Please read, not sure what I'm asking here? I just need help?

Anonymous
Recently my ex and I completely stopped talking. Within the time that we dated I was going through a lot of changes, quitting my job, looking for a new one, moving out of my parents house to a new area, etc. After we broke up I realized how manipulative and emotionally abusive he is. he'd tell me all the time how annoying I was, 90% of time it was just me joking with him he was allowed to dish it out but he couldn't take it, he'd tell me constantly how awkward I am which i never thought I was awkward so now I feel like everything I do is awkward even when my family and friends tell me I'm not. I'm not much of a sexual person I know with sex I can get a bit weird and I told him my insecurities with it and that I'm still not fully comfortable with it and he'd just push it off and say how I'm being stupid and sex is just sex blah blah. Which he was the only person I have ever had sex with it takes time for me to be comfortable with it. He told me that I will always be awkward with anyone I'm with and he makes me feel like he was the best thing that ever happened to me and he's the only one who would be able to put up with me. I know it's not true. I know there is someone who will love me for me but he's still in my head. I still believe him.

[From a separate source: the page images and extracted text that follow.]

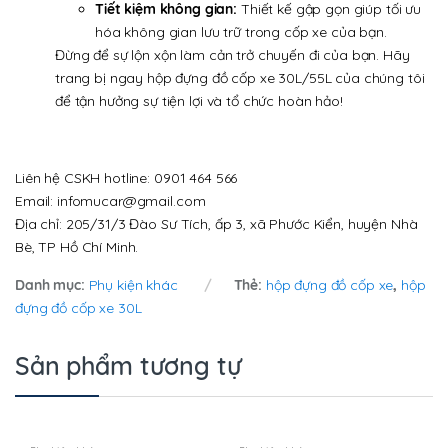
Tiết kiệm không gian:
Thiết kế gập gọn giúp tối ưu
hóa không gian lưu trữ trong cốp xe của bạn.
Đừng để sự lộn xộn làm cản trở chuyến đi của bạn. Hãy
trang bị ngay hộp đựng đồ cốp xe 30L/55L của chúng tôi
để tận hưởng sự tiện lợi và tổ chức hoàn hảo!
Liên hệ CSKH hotline: 0901 464 566
Email: infomucar@gmail.com
Địa chỉ: 205/31/3 Đào Sư Tích, ấp 3, xã Phước Kiển, huyện Nhà
Bè, TP Hồ Chí Minh.
Danh mục:
Phụ kiện khác
Thẻ:
hộp đựng đồ cốp xe
,
hộp
đựng đồ cốp xe 30L
Sản phẩm tương tự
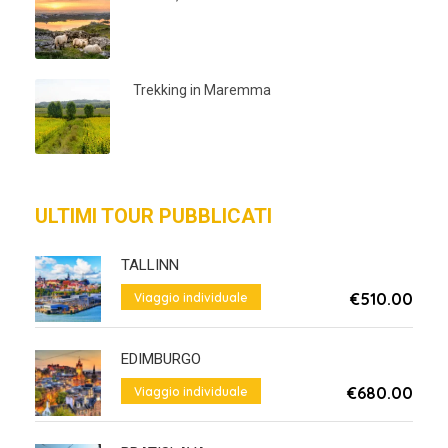
Trekking in Maremma
ULTIMI TOUR PUBBLICATI
TALLINN
€510.00
Viaggio individuale
Da
EDIMBURGO
€680.00
Viaggio individuale
Da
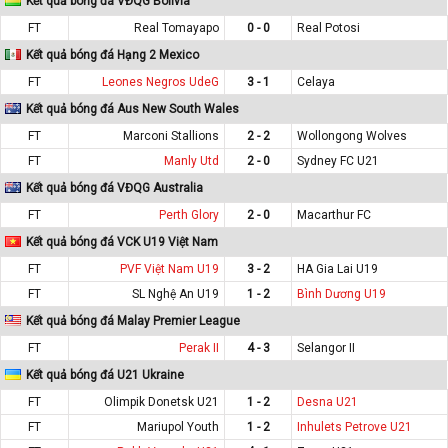
Kết quả bóng đá VĐQG Bolivia
FT
Real Tomayapo
0 - 0
Real Potosi
Kết quả bóng đá Hạng 2 Mexico
FT
Leones Negros UdeG
3 - 1
Celaya
Kết quả bóng đá Aus New South Wales
FT
Marconi Stallions
2 - 2
Wollongong Wolves
FT
Manly Utd
2 - 0
Sydney FC U21
Kết quả bóng đá VĐQG Australia
FT
Perth Glory
2 - 0
Macarthur FC
Kết quả bóng đá VCK U19 Việt Nam
FT
PVF Việt Nam U19
3 - 2
HA Gia Lai U19
FT
SL Nghệ An U19
1 - 2
Bình Dương U19
Kết quả bóng đá Malay Premier League
FT
Perak II
4 - 3
Selangor II
Kết quả bóng đá U21 Ukraine
FT
Olimpik Donetsk U21
1 - 2
Desna U21
FT
Mariupol Youth
1 - 2
Inhulets Petrove U21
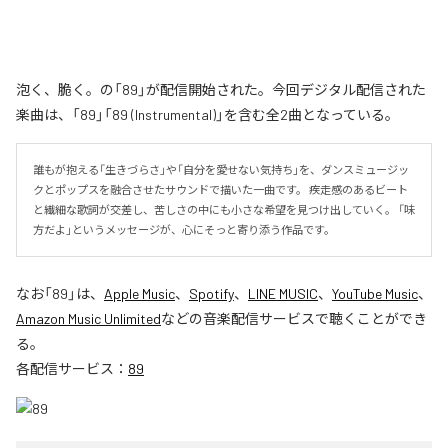
泡く、脆く。の「89」が配信開始された。今回デジタル配信された
楽曲は、「89」「89 (Instrumental)」を含む全2曲となっている。
誰もが抱える「生きづらさ」や「自分を愛せない気持ち」を、ダンスミュージッ
クとポップスを融合させたサウンドで描いた一曲です。 疾走感のあるビート
と繊細な歌詞が交差し、苦しさの中にも小さな希望を見つけ出していく。 「味
方だよ」というメッセージが、心にそっと寄り添う作品です。
なお「
89
」は、
Apple Music
、
Spotify
、
LINE MUSIC
、
YouTube Music
、
Amazon Music Unlimited
などの音楽配信サービスで聴くことができ
る。
各配信サービス：
89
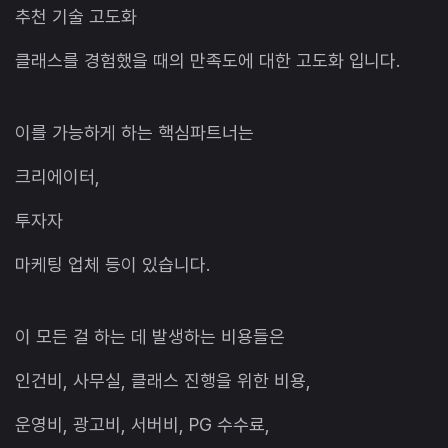
추천 기술 고도화
클래스를 경험했을 때의 만족도에 대한 고도화 입니다.
이를 가능하게 하는 핵심파트너는
크리에이터,
투자자
마케팅 업체 등이 있습니다.
이 모든 걸 하는 데 발생하는 비용들은
인건비, 사무실, 클래스 진행을 위한 비용,
운영비, 광고비, 서버비, PG 수수료,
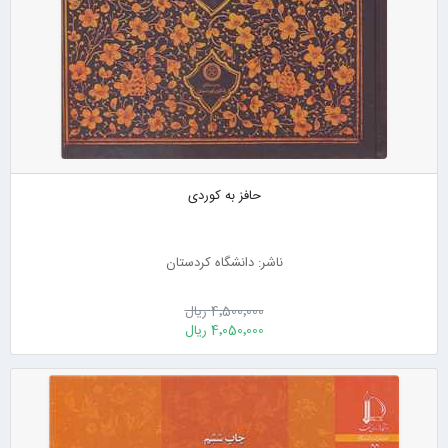
حافز به کوردی
ناشر: دانشگاه کردستان
4٬500٬000 ریال
4٬050٬000 ریال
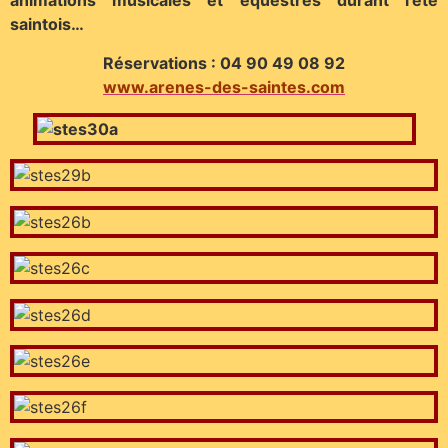
animations musicales et équestres durant l’été
saintois…
Réservations : 04 90 49 08 92
www.arenes-des-saintes.com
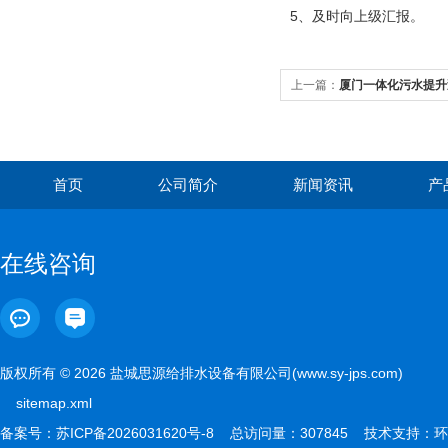
5、及时向上级汇报。
上一篇：
厦门一体化污水提升
首页
公司简介
新闻资讯
产
在线咨询
版权所有 © 2026 盐城思源给排水设备有限公司(www.sy-jps.com)
sitemap.xml
备案号：
苏ICP备2026031620号-8
总访问量：307845 技术支持：
环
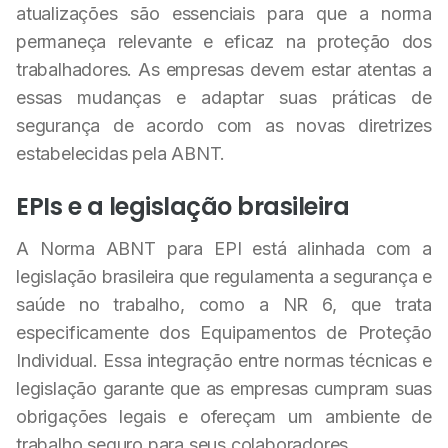
atualizações são essenciais para que a norma
permaneça relevante e eficaz na proteção dos
trabalhadores. As empresas devem estar atentas a
essas mudanças e adaptar suas práticas de
segurança de acordo com as novas diretrizes
estabelecidas pela ABNT.
EPIs e a legislação brasileira
A Norma ABNT para EPI está alinhada com a
legislação brasileira que regulamenta a segurança e
saúde no trabalho, como a NR 6, que trata
especificamente dos Equipamentos de Proteção
Individual. Essa integração entre normas técnicas e
legislação garante que as empresas cumpram suas
obrigações legais e ofereçam um ambiente de
trabalho seguro para seus colaboradores.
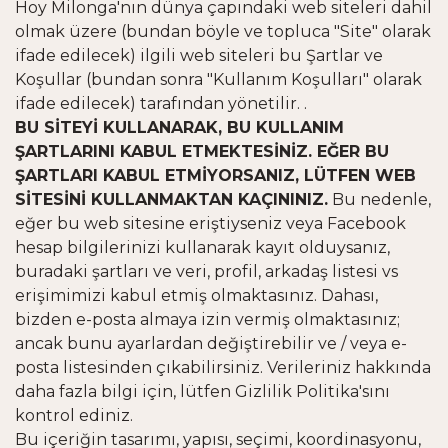
Hoy Milonga'nın dünya çapındaki web siteleri dahil
olmak üzere (bundan böyle ve topluca "Site" olarak
ifade edilecek) ilgili web siteleri bu Şartlar ve
Koşullar (bundan sonra "Kullanım Koşulları" olarak
ifade edilecek) tarafından yönetilir. .
BU SİTEYİ KULLANARAK, BU KULLANIM
ŞARTLARINI KABUL ETMEKTESİNİZ. EĞER BU
ŞARTLARI KABUL ETMİYORSANIZ, LÜTFEN WEB
SİTESİNİ KULLANMAKTAN KAÇININIZ.
Bu nedenle,
eğer bu web sitesine eriştiyseniz veya Facebook
hesap bilgilerinizi kullanarak kayıt olduysanız,
buradaki şartları ve veri, profil, arkadaş listesi vs
erişimimizi kabul etmiş olmaktasınız. Dahası,
bizden e-posta almaya izin vermiş olmaktasınız;
ancak bunu ayarlardan değiştirebilir ve / veya e-
posta listesinden çıkabilirsiniz. Verileriniz hakkında
daha fazla bilgi için, lütfen Gizlilik Politika'sını
kontrol ediniz.
Bu içeriğin tasarımı, yapısı, seçimi, koordinasyonu,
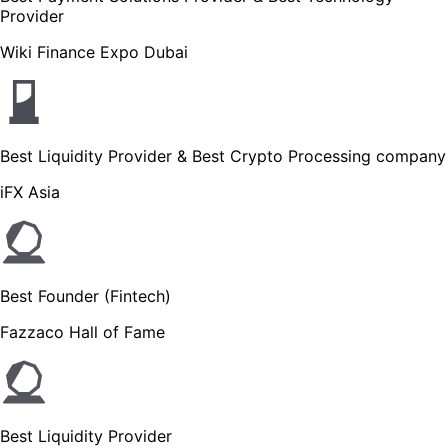
Provider
Wiki Finance Expo Dubai
Best Liquidity Provider & Best Crypto Processing company
iFX Asia
Best Founder (Fintech)
Fazzaco Hall of Fame
Best Liquidity Provider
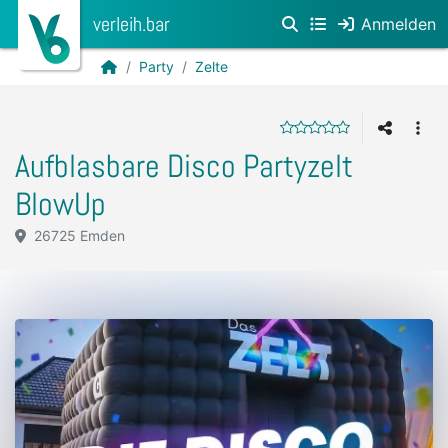
verleih.bar
Anmelden
Party
Zelte
Aufblasbare Disco Partyzelt
BlowUp
26725 Emden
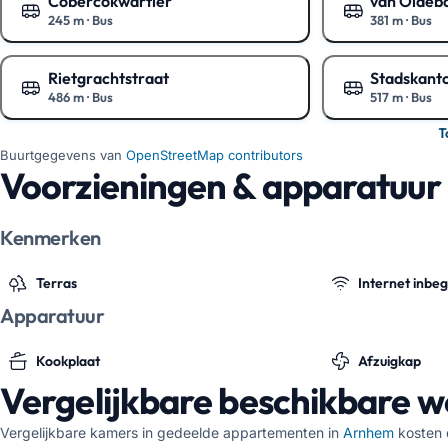
Cobercokwartier
van Oldeb
245 m
·
Bus
381 m
·
Bus
Toon op de kaart
Toon op de ka
Rietgrachtstraat
Stadskant
486 m
·
Bus
517 m
·
Bus
Toon op de kaart
Toon op de ka
T
Buurtgegevens van
OpenStreetMap contributors
Voorzieningen & apparatuur
Kenmerken
Terras
Internet inbe
Apparatuur
Kookplaat
Afzuigkap
Vergelijkbare beschikbare 
Vergelijkbare kamers in gedeelde appartementen in
Arnhem
kosten 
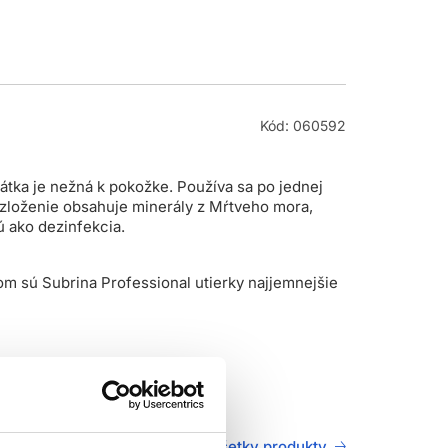
Kód: 060592
átka je nežná k pokožke. Používa sa po jednej
e zloženie obsahuje minerály z Mŕtveho mora,
ú ako dezinfekcia.
om sú Subrina Professional utierky najjemnejšie
Všetky produkty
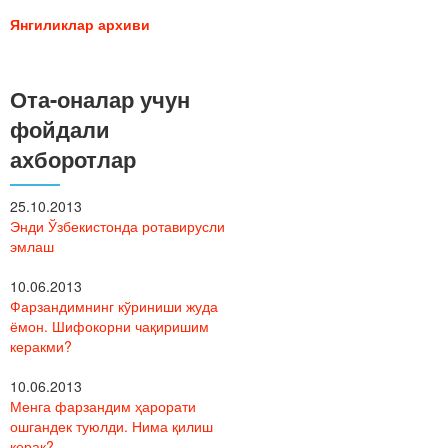
Янгиликлар архиви
Ота-оналар учун
фойдали
ахборотлар
25.10.2013
Энди Ўзбекистонда ротавирусли
эмлаш
10.06.2013
Фарзандимнинг кўриниши жуда
ёмон. Шифокорни чақиришим
керакми?
10.06.2013
Менга фарзандим ҳарорати
ошгандек туюлди. Нима қилиш
керак?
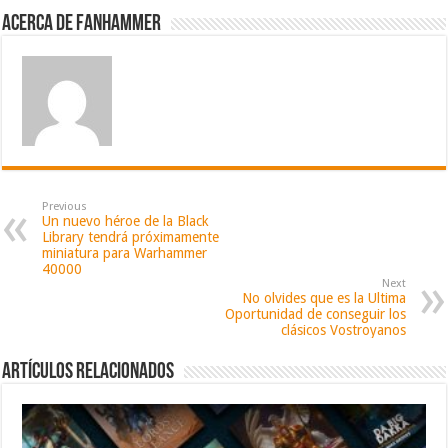
Acerca de fanhammer
Previous
Un nuevo héroe de la Black
Library tendrá próximamente
miniatura para Warhammer
40000
Next
No olvides que es la Ultima
Oportunidad de conseguir los
clásicos Vostroyanos
Artículos relacionados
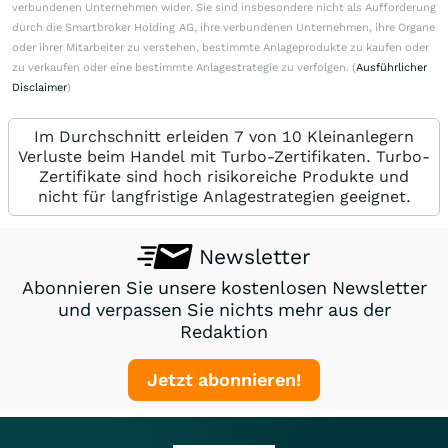
verbundenen Unternehmen wider. Sie sind insbesondere nicht als Aufforderung
durch die Smartbroker Holding AG, ihre verbundenen Unternehmen, ihre Organe
oder ihrer Mitarbeiter zu verstehen, bestimmte Anlageprodukte zu kaufen oder
zu verkaufen oder eine bestimmte Anlagestrategie zu verfolgen. (
Ausführlicher
Disclaimer
)
Im Durchschnitt erleiden 7 von 10 Kleinanlegern
Verluste beim Handel mit Turbo-Zertifikaten. Turbo-
Zertifikate sind hoch risikoreiche Produkte und
nicht für langfristige Anlagestrategien geeignet.
Newsletter
Abonnieren Sie unsere kostenlosen Newsletter
und verpassen Sie nichts mehr aus der
Redaktion
Jetzt abonnieren!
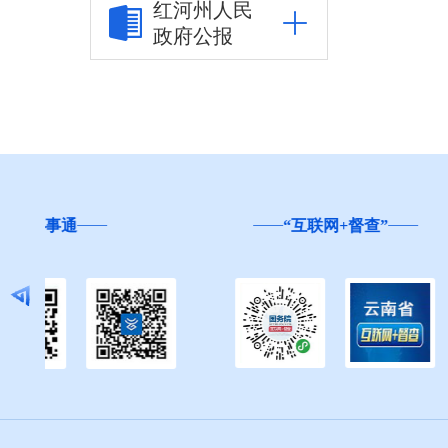
红河州人民
政府公报
行政事项
建议提案办理
2018年
2019年
云南省
“互联网+督查”
2020年
2021年
2022年
人大代表建议办理
答复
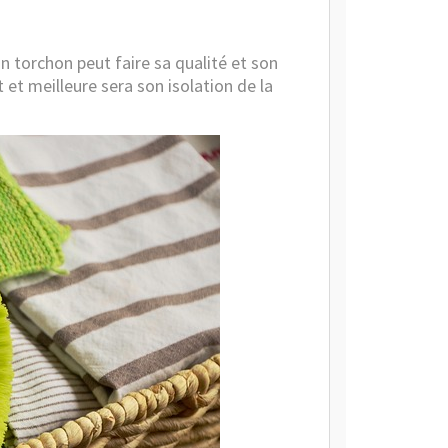
un torchon peut faire sa qualité et son
t et meilleure sera son isolation de la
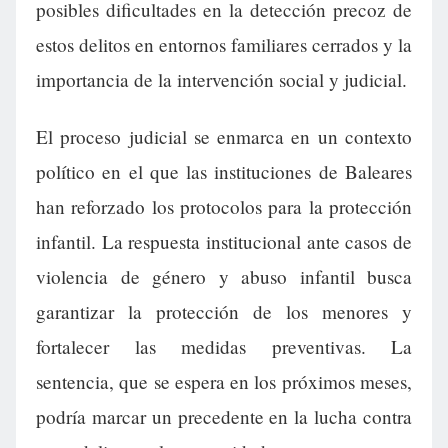
posibles dificultades en la detección precoz de
estos delitos en entornos familiares cerrados y la
importancia de la intervención social y judicial.
El proceso judicial se enmarca en un contexto
político en el que las instituciones de Baleares
han reforzado los protocolos para la protección
infantil. La respuesta institucional ante casos de
violencia de género y abuso infantil busca
garantizar la protección de los menores y
fortalecer las medidas preventivas. La
sentencia, que se espera en los próximos meses,
podría marcar un precedente en la lucha contra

Everyone tells me to get over him and never get involved with him because I deserve someone better. As much as I want to hate him I can't. I know he is manipulative but I still want to be with him I still love him a lot. He means so much to me and I hate it! If he were to ask me right now to come over I would. He would make me seem like I was mental and that I'm going crazy and now I feel like I'm actually going crazy. I'm not even sure what I'm asking here. I just don't know to what to do. I know I'm stupid for wanting to be with him. I want to forget him but it's not that easy. Since I moved I don't have anyone to talk to except for my roommate and she's always out with her boyfriend and it makes me feel worse about my situation.
Please read, not sure what I'm asking here? I just need help?